Housing supply might sound like a simple term, but measuring it is far from ‘simple’.
The volume of properties FOR SALE and FOR RENT at a moment in time are very important components of housing supply. But they don’t provide the full picture.
Just as important is what one can’t see with the naked eye.
In this short report, we take a sneak peek at what housing supply might look like in a year or two from now.
To develop an educated assessment of whether the total volume of dwellings within a chosen city is sufficient or not one needs to review the housing construction pipeline.
Housing does not drop out of the sky overnight.
Related article: 59 locations where rents will rise $5,000 in 2022
Right now, wherever one lives in Australia, their hometown probably has a significant shortfall in volume of properties listed for sale and for rent to meet current demand.
But one would be completely oblivious to the fact that a number of property markets across Australia may be suffering from oversupply as early as next year.
Over the last two calendar years ending December 2021, the city councils of Australia’s 8 capital cities and hundreds of regional cities approved the construction of 411,907 new dwellings (73 percent were in capital cities).
Australia’s 2-year residential construction pipeline equates to enough extra housing for 1 million people, whereas the national population only increased by 200,000.
One only needs to reflect back to 2016 when both Sydney and Melbourne were in the middle of a strong property boom.
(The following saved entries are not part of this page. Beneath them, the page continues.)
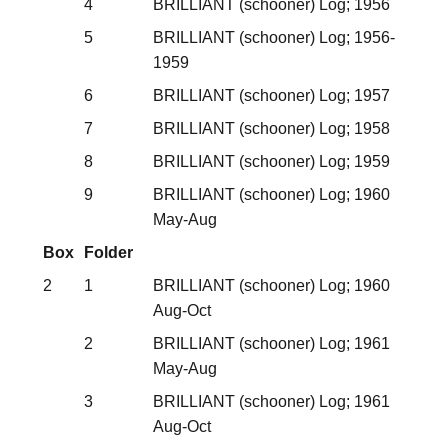
4
BRILLIANT (schooner) Log; 1956
5
BRILLIANT (schooner) Log; 1956-
1959
6
BRILLIANT (schooner) Log; 1957
7
BRILLIANT (schooner) Log; 1958
8
BRILLIANT (schooner) Log; 1959
9
BRILLIANT (schooner) Log; 1960
May-Aug
Box
Folder
2
1
BRILLIANT (schooner) Log; 1960
Aug-Oct
2
BRILLIANT (schooner) Log; 1961
May-Aug
3
BRILLIANT (schooner) Log; 1961
Aug-Oct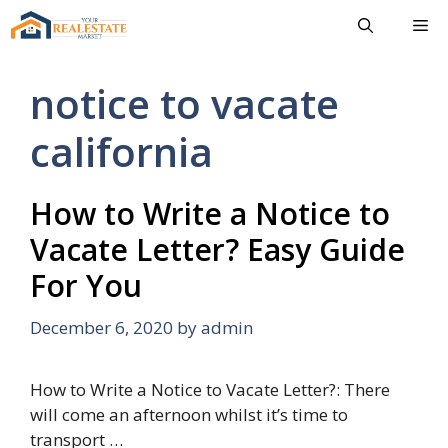
Skip
Me
to
content
notice to vacate
california
How to Write a Notice to
Vacate Letter? Easy Guide
For You
December 6, 2020
by
admin
How to Write a Notice to Vacate Letter?: There
will come an afternoon whilst it’s time to
transport …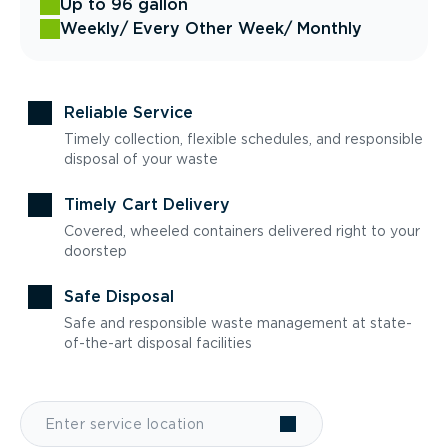
Up to 96 gallon
Weekly
/ Every Other Week
/ Monthly
Reliable Service
Timely collection, flexible schedules, and responsible
disposal of your waste
Timely Cart Delivery
Covered, wheeled containers delivered right to your
doorstep
Safe Disposal
Safe and responsible waste management at state-
of-the-art disposal facilities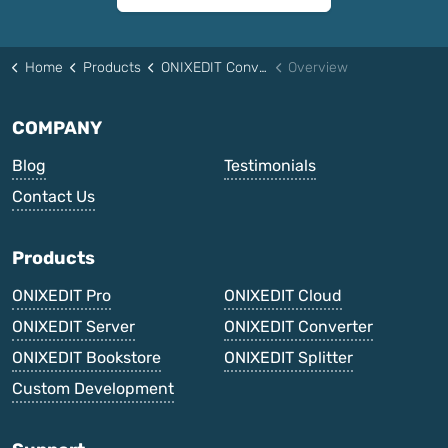
Home
Products
ONIXEDIT Converter
Overview
COMPANY
Blog
Testimonials
Contact Us
Products
ONIXEDIT Pro
ONIXEDIT Cloud
ONIXEDIT Server
ONIXEDIT Converter
ONIXEDIT Bookstore
ONIXEDIT Splitter
Custom Development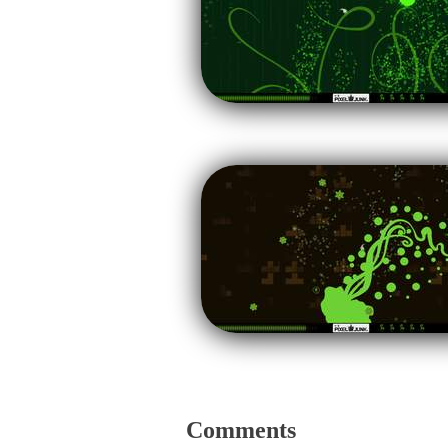
Comments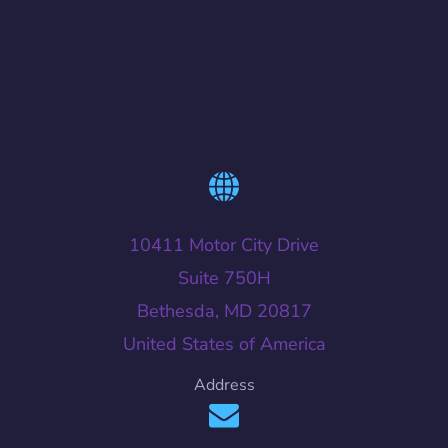
10411 Motor City Drive
Suite 750H
Bethesda, MD 20817
United States of America
Address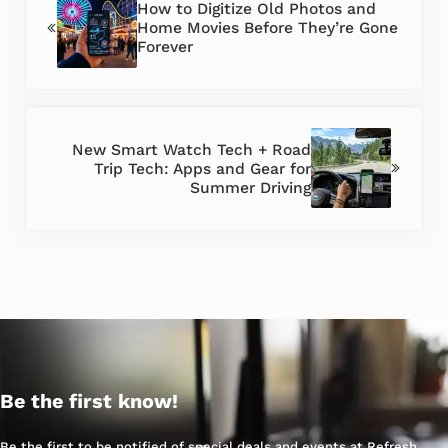
How to Digitize Old Photos and
Home Movies Before They’re Gone
Forever
Next Post:
New Smart Watch Tech + Road
Trip Tech: Apps and Gear for
Summer Driving
Be the first know!
Be the first to be notified of special deals and events at Refresh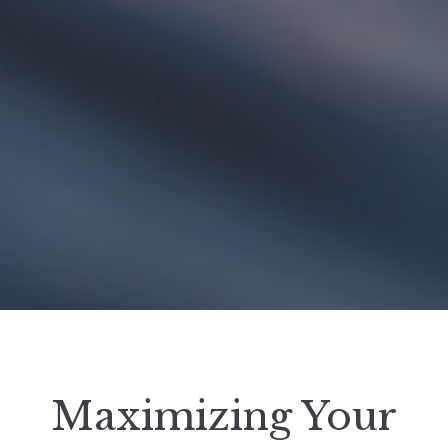
Maximizing Your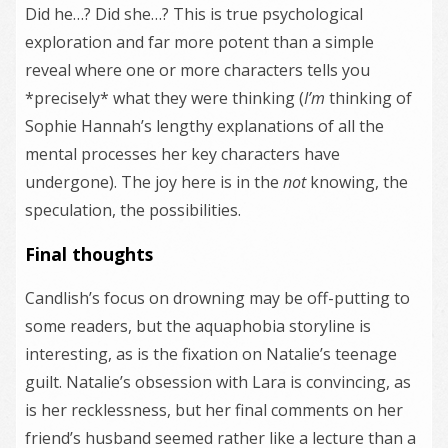
Did he…? Did she…? This is true psychological
exploration and far more potent than a simple
reveal where one or more characters tells you
*precisely* what they were thinking (
I’m
thinking of
Sophie Hannah’s lengthy explanations of all the
mental processes her key characters have
undergone). The joy here is in the
not
knowing, the
speculation, the possibilities.
Final thoughts
Candlish’s focus on drowning may be off-putting to
some readers, but the aquaphobia storyline is
interesting, as is the fixation on Natalie’s teenage
guilt. Natalie’s obsession with Lara is convincing, as
is her recklessness, but her final comments on her
friend’s husband seemed rather like a lecture than a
On the back of capital growth rates in the high-teens in the previous year, 2016 was also very strong with median house price increases of 7 and 11 percent, respectively.
Unbeknown to the 95,000 (Sydney) and 76,000 (Melbourne) buyers who transacted in the 2016 calendar year, there was an over-supply simmering beneath the surface and a property market downturn that would commence in the second half of 2017.
Over the following 2-years to mid-2019, the median house price declined by $190,000 in Sydney and $134,000 in Melbourne. Property prices throughout the rest of Australia mostly increased during this time.
Brisbane apartments have a similar story of sufferance from over supply. An overzealous construction industry played a significant role in the median apartment value only increasing by 5 percent over the long 10-year period ending June 2019.
The gestation period from the time a property developer buys a site, completes feasibility studies, gains regulatory and finance approval, commences construction, rolls out their marketing campaign, and eventual completion of new dwellings is typically 2-4 years.
Before a property developer is permitted to bring in machinery to begin preparing a site for housing construction, the relevant local city council must first have approved it.
In attempt to evaluate whether the road ahead is bumpy or smooth, Propertyology collects, formats and analyses building approval data for every single location (capital city and regional location) throughout every single year. We compare current data to trends from the last 10-20 years.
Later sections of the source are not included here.